### What you need to do
From the listing below, copy each line that holds "riser".

### Exercise inputs
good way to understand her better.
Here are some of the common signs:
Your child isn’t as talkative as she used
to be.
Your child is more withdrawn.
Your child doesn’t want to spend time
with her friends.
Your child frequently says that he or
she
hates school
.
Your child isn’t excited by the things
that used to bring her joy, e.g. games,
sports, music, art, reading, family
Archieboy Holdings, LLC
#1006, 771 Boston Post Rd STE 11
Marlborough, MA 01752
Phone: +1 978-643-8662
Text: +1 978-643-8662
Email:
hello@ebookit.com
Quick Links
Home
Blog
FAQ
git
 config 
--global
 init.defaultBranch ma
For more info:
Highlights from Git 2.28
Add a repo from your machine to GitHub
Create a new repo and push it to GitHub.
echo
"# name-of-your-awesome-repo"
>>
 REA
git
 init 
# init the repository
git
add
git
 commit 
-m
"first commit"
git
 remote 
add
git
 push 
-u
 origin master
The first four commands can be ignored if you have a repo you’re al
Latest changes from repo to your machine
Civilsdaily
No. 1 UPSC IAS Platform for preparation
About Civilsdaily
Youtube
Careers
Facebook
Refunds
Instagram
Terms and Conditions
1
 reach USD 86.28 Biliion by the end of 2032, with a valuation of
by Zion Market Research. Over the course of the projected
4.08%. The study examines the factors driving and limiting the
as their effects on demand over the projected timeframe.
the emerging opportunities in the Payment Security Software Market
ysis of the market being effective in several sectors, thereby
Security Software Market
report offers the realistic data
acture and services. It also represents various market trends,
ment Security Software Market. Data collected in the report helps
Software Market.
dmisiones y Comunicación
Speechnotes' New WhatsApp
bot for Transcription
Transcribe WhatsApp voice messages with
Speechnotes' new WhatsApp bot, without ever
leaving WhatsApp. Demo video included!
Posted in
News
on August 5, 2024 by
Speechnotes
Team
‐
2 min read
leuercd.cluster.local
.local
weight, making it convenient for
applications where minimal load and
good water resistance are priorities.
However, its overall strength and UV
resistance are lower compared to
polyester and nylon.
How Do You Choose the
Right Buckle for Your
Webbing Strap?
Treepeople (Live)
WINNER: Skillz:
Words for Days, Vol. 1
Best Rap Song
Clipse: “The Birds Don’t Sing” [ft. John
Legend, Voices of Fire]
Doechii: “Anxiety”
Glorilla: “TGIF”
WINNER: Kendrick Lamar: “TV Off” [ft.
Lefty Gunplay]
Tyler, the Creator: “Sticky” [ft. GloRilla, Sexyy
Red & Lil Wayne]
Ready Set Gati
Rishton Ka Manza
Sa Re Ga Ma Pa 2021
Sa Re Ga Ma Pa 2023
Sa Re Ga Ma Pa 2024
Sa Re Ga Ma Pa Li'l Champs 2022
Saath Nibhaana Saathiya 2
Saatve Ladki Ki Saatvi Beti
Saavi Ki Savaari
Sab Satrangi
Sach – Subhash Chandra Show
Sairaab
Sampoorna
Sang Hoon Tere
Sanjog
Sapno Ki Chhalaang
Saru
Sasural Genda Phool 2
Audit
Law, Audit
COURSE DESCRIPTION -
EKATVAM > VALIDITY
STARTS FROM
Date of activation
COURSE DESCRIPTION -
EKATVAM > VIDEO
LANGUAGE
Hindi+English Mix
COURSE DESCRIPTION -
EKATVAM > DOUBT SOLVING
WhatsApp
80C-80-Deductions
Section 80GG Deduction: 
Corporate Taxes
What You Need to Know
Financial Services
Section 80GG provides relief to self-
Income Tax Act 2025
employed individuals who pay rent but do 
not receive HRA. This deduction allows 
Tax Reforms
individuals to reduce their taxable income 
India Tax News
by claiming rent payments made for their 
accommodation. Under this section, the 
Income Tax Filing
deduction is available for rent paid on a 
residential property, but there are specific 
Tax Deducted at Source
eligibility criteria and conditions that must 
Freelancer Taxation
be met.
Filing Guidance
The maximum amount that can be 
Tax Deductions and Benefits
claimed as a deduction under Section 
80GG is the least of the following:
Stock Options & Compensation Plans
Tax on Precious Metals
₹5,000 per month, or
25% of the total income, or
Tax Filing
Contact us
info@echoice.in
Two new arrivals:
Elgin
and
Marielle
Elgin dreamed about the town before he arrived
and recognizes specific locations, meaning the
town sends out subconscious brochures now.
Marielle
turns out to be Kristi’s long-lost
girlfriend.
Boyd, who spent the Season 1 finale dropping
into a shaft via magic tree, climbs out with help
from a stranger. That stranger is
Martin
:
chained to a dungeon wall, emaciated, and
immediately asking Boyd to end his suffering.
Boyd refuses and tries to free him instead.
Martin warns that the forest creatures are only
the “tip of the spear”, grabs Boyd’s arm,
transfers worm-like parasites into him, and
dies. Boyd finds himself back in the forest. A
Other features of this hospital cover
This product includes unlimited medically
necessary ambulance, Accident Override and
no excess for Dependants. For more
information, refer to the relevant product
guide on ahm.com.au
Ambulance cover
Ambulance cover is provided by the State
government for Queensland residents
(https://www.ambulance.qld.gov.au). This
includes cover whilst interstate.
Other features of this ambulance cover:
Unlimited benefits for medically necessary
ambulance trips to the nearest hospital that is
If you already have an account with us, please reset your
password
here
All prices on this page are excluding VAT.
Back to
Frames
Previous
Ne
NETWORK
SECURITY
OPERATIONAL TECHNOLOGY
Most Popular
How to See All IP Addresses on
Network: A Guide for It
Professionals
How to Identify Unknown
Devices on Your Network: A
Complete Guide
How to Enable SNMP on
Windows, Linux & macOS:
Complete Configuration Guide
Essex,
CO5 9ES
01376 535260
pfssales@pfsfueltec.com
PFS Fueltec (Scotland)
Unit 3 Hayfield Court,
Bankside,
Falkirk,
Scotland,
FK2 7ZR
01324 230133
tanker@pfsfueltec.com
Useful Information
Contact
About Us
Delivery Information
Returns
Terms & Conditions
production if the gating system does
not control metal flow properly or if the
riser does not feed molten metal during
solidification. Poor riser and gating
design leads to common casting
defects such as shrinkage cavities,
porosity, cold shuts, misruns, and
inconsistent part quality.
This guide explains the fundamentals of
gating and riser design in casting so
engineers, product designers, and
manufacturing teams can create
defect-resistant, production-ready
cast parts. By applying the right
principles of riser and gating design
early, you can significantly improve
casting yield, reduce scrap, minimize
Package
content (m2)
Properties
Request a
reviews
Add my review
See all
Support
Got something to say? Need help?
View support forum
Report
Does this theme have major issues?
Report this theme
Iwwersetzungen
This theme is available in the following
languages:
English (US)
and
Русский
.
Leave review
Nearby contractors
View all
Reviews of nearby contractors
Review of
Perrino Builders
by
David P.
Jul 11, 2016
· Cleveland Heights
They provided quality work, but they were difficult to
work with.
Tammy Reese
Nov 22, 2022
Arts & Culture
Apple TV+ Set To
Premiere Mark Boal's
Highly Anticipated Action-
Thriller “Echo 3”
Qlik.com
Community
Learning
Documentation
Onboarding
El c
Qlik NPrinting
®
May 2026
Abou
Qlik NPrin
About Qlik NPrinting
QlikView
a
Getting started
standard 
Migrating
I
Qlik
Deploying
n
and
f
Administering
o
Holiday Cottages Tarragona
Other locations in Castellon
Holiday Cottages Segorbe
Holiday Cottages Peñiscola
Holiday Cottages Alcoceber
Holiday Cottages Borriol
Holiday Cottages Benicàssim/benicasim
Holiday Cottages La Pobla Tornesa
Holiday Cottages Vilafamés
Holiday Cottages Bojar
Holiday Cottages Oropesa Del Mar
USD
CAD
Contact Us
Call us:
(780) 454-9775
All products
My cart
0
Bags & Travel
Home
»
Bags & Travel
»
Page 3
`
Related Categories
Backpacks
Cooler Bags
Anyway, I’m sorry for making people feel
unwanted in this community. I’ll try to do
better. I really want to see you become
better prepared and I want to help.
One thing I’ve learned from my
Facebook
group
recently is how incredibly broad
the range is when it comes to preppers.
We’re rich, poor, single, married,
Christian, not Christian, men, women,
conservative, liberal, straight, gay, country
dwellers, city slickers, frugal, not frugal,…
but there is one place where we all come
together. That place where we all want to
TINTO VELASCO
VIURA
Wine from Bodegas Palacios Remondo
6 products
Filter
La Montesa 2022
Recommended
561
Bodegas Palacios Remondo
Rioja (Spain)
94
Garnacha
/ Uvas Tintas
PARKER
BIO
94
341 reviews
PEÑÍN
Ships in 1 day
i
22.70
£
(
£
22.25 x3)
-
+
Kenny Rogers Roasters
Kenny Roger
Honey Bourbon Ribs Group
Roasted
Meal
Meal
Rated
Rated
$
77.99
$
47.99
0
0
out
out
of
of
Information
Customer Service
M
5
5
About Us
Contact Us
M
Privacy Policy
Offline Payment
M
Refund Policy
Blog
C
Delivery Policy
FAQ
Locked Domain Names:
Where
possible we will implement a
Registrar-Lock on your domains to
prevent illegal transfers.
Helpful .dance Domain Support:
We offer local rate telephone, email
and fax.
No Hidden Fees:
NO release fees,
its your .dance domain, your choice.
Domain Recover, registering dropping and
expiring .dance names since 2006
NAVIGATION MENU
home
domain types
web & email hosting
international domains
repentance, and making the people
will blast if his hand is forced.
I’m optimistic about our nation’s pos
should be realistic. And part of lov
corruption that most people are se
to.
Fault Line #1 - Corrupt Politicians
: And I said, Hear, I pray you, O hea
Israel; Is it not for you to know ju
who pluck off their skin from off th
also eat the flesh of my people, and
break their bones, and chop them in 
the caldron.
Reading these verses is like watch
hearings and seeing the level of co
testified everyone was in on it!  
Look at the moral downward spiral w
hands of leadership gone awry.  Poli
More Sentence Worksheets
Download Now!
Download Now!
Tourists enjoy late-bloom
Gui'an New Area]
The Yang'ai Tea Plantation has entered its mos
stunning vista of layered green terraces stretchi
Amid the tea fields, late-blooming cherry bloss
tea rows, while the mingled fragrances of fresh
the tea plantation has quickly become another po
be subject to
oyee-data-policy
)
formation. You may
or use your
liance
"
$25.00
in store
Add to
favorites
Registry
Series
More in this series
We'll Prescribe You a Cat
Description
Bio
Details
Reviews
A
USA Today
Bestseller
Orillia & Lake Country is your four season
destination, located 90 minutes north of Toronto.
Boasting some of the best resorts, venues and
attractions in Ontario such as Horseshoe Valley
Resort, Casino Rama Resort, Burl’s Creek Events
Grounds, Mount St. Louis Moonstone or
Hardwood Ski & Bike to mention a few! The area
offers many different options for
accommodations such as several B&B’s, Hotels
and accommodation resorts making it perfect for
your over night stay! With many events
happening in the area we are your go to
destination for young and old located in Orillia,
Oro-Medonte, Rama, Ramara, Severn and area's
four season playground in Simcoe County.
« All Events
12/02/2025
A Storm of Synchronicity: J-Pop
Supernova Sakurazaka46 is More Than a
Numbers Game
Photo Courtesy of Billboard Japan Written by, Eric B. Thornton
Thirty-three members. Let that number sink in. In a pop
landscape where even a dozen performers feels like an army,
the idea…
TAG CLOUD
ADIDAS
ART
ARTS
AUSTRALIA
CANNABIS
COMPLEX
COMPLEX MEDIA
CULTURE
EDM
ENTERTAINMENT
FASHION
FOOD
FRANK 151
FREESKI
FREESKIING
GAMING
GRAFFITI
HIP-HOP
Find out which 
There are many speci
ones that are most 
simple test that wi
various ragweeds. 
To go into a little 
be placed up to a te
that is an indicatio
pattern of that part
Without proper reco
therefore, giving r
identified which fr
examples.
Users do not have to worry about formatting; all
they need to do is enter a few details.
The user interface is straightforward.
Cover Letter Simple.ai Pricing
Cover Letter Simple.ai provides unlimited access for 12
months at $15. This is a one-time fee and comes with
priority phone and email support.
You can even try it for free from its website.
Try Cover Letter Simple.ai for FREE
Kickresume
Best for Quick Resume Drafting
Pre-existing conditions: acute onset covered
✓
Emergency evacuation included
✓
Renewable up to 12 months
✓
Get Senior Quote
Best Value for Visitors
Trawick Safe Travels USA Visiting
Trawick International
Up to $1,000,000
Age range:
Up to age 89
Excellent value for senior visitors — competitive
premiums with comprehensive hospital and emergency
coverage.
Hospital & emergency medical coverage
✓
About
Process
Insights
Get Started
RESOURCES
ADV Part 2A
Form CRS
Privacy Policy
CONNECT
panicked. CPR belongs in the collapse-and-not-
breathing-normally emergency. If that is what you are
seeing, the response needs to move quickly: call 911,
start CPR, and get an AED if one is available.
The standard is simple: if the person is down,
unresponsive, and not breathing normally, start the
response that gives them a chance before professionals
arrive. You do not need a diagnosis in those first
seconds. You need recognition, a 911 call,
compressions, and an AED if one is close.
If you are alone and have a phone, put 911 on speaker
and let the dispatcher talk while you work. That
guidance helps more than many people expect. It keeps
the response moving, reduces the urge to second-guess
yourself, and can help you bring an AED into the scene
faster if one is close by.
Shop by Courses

### Reply
riser does not feed molten metal during
solidification. Poor riser and gating
gating and riser design in casting so
principles of riser and gating design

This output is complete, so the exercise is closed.